How to run blast2lca in multi-thread, or Is there a way to make it faster?

kmat0087 · February 26, 2022, 5:34am

Hi,

I would like to use Megan on the command line, and I am trying blast2lca in the megan package on bioconda (MEGAN Community Edition version 6.21.7). It was fine when I passed a small blast tab file (about 10000 sequences, 200MB) as a trial. However, when I passed a larger file (about 10M sequences, 12GB), the blast2lca did not finish even after 10 days. I thought maybe I should have specified multi-thread, but I couldn’t find that option in the help message displayed by blast2lca -h.
Can we specify the number of threads for blast2lca? Or is there any way to make the process faster?

Daniel · March 7, 2022, 4:06pm

The blast2lca program is not parallelized, unfortunately…
Moreover, it is most likely not the program that you want to use. If you want to import data into MEGAN, then the best way to do this is to run DIAMOND, producing a DAA file (specify format 100) and then to meganize that file. Or, if you have a blast file or similar, use either the blast2rma tool or MEGAN, to import the file into RMA format.

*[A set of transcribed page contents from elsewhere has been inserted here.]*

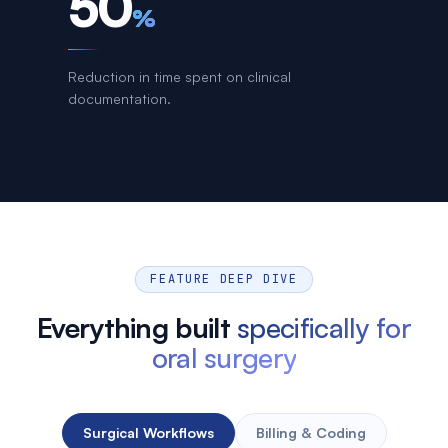
50
%
Reduction in time spent on clinical
documentation.
FEATURE DEEP DIVE
Everything built
specifically for
oral surgery
Surgical Workflows
Billing & Coding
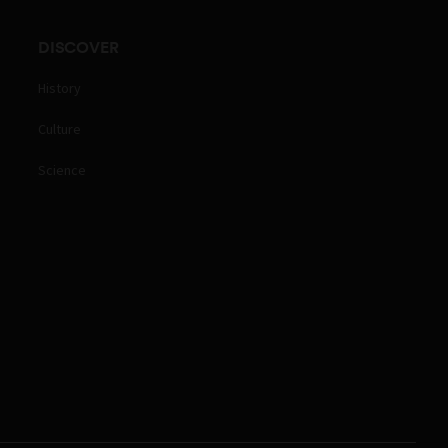
DISCOVER
History
Culture
Science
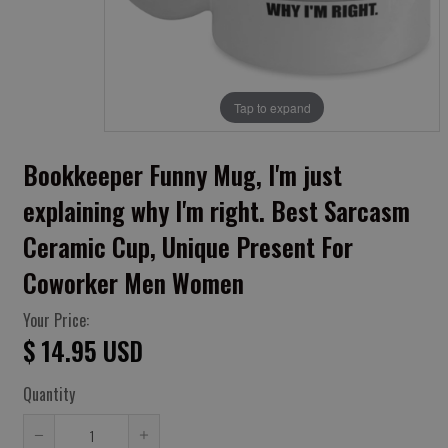
Tap to expand
Bookkeeper Funny Mug, I'm just
explaining why I'm right. Best Sarcasm
Ceramic Cup, Unique Present For
Coworker Men Women
Your Price:
$ 14.95 USD
Quantity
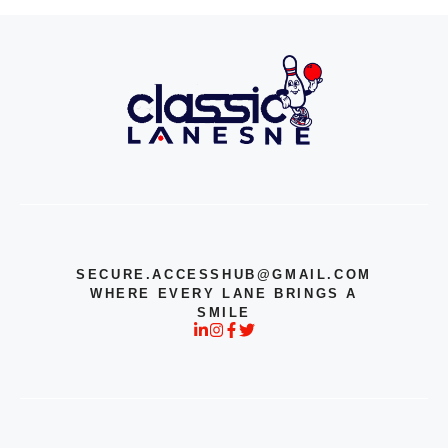
SECURE.ACCESSHUB@GMAIL.COM
WHERE EVERY LANE BRINGS A
SMILE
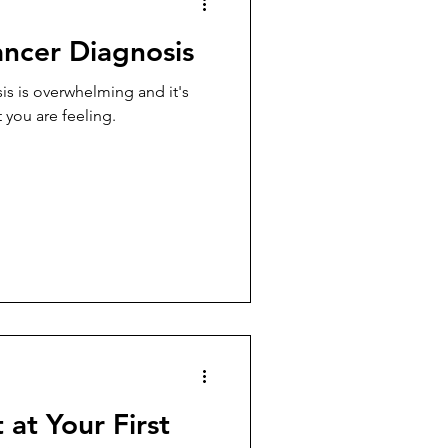
ancer Diagnosis
is is overwhelming and it's
 you are feeling.
at Your First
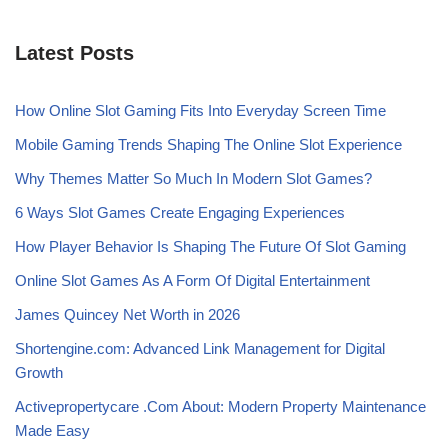
Latest Posts
How Online Slot Gaming Fits Into Everyday Screen Time
Mobile Gaming Trends Shaping The Online Slot Experience
Why Themes Matter So Much In Modern Slot Games?
6 Ways Slot Games Create Engaging Experiences
How Player Behavior Is Shaping The Future Of Slot Gaming
Online Slot Games As A Form Of Digital Entertainment
James Quincey Net Worth in 2026
Shortengine.com: Advanced Link Management for Digital
Growth
Activepropertycare .Com About: Modern Property Maintenance
Made Easy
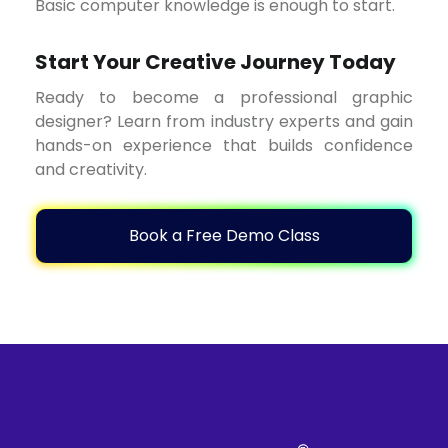
Basic computer knowledge is enough to start.
Start Your Creative Journey Today
Ready to become a professional graphic
designer? Learn from industry experts and gain
hands-on experience that builds confidence
and creativity.
Book a Free Demo Class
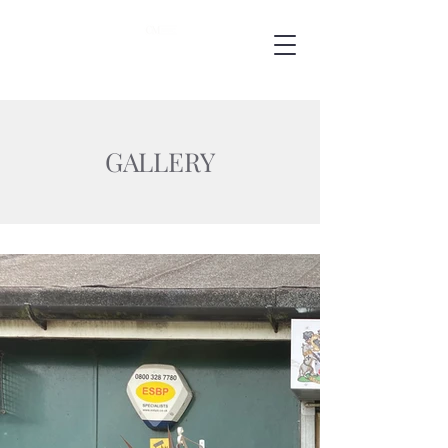
GALLERY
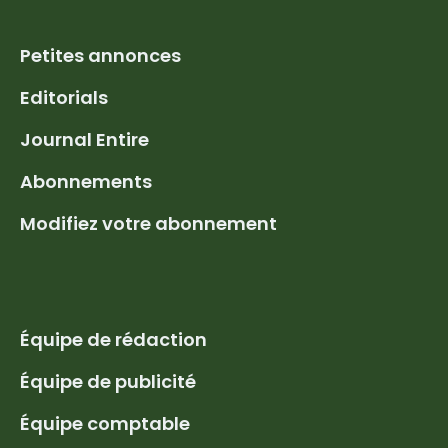
Petites annonces
Editorials
Journal Entire
Abonnements
Modifiez votre abonnement
Équipe de rédaction
Équipe de publicité
Équipe comptable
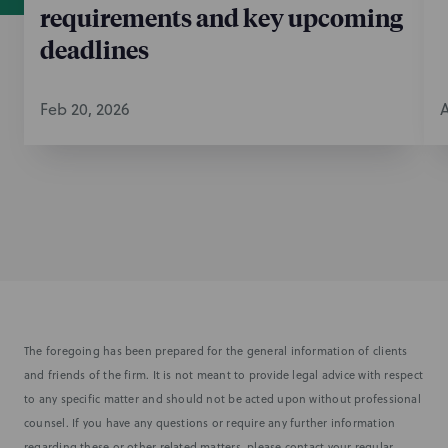
requirements and key upcoming
deadlines
Feb 20, 2026
A
The foregoing has been prepared for the general information of clients
and friends of the firm. It is not meant to provide legal advice with respect
to any specific matter and should not be acted upon without professional
counsel. If you have any questions or require any further information
regarding these or other related matters, please contact your regular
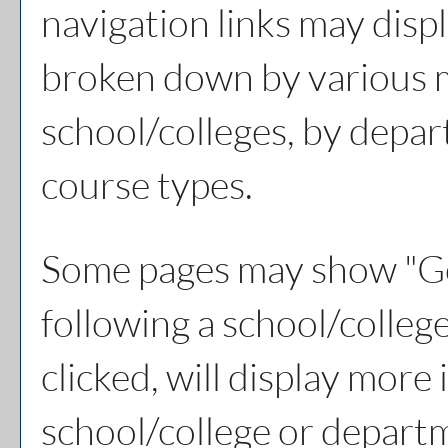
navigation links may displ
broken down by various 
school/colleges, by depar
course types.
Some pages may show "
Go
following a school/colle
clicked, will display more
school/college or depart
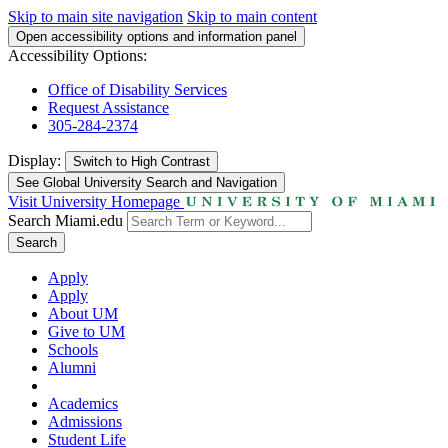
Skip to main site navigation
Skip to main content
Open accessibility options and information panel
Accessibility Options:
Office of Disability Services
Request Assistance
305-284-2374
Display:
Switch to
High Contrast
See Global University Search and Navigation
Visit University Homepage
Search Miami.edu
Search
Apply
Apply
About UM
Give to UM
Schools
Alumni
Academics
Admissions
Student Life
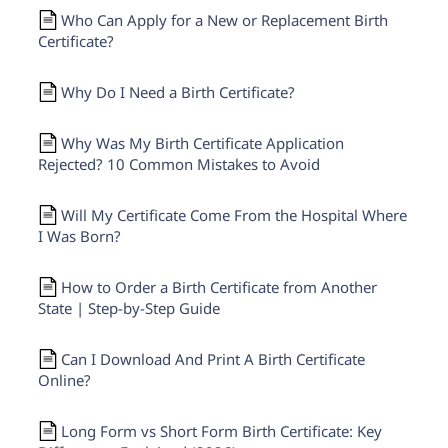
Who Can Apply for a New or Replacement Birth
Certificate?
Why Do I Need a Birth Certificate?
Why Was My Birth Certificate Application
Rejected? 10 Common Mistakes to Avoid
Will My Certificate Come From the Hospital Where
I Was Born?
How to Order a Birth Certificate from Another
State | Step-by-Step Guide
Can I Download And Print A Birth Certificate
Online?
Long Form vs Short Form Birth Certificate: Key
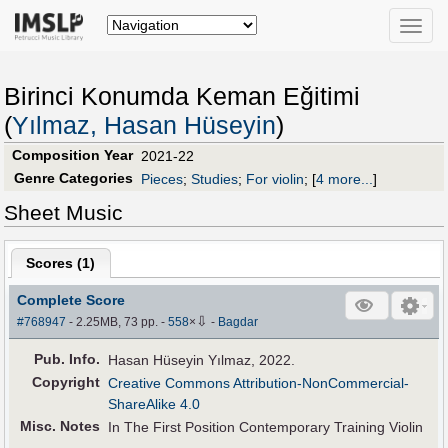
Toggle
naviga
Birinci Konumda Keman Eğitimi
(
Yılmaz, Hasan Hüseyin
)
Composition Year
2021-22
Genre Categories
Pieces
;
Studies
;
For violin
;
[
4 more...
]
Sheet Music
Scores (
1
)
Complete Score
⇩
#768947
- 2.25MB, 73 pp.
-
558
×
-
Bagdar
Pub
.
Info.
Hasan Hüseyin Yılmaz, 2022.
Copyright
Creative Commons Attribution-NonCommercial-
ShareAlike 4.0
Misc. Notes
In The First Position Contemporary Training Violin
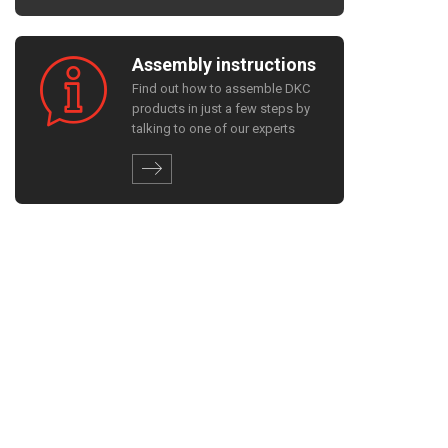
Assembly instructions
Find out how to assemble DKC
products in just a few steps by
talking to one of our experts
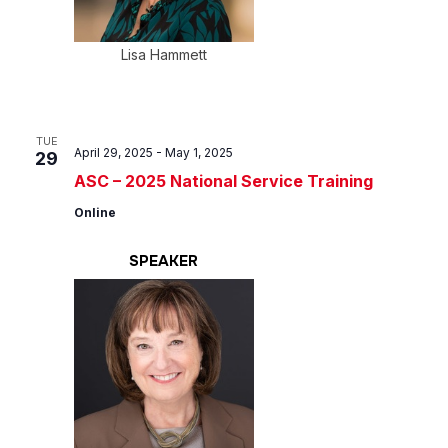
Lisa Hammett
TUE
April 29, 2025
-
May 1, 2025
29
ASC – 2025 National Service Training
Online
SPEAKER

kmat0087 · March 18, 2022, 3:54pm

Thank you for your response!

I’m sorry I didn’t explain enough about what I wanted to do. I wanted to get a list of taxonomic annotations for sequences (e.g., tab delimited file) without launching GUI app so that I could process them automatically with a shell script.
If there is a better method for such a case, I would appreciate it if you could let me know.

Daniel · April 14, 2022, 7:20am

Then you need to use daa2info or rma2info to extract such information from a meganized DAA file or an RMA file

kmat0087 · July 22, 2022, 4:21am

Sorry for my late reply.
Actually I haven’t tried those yet, but daa2info and rma2info seem to be exactly what I needed!

Thank you.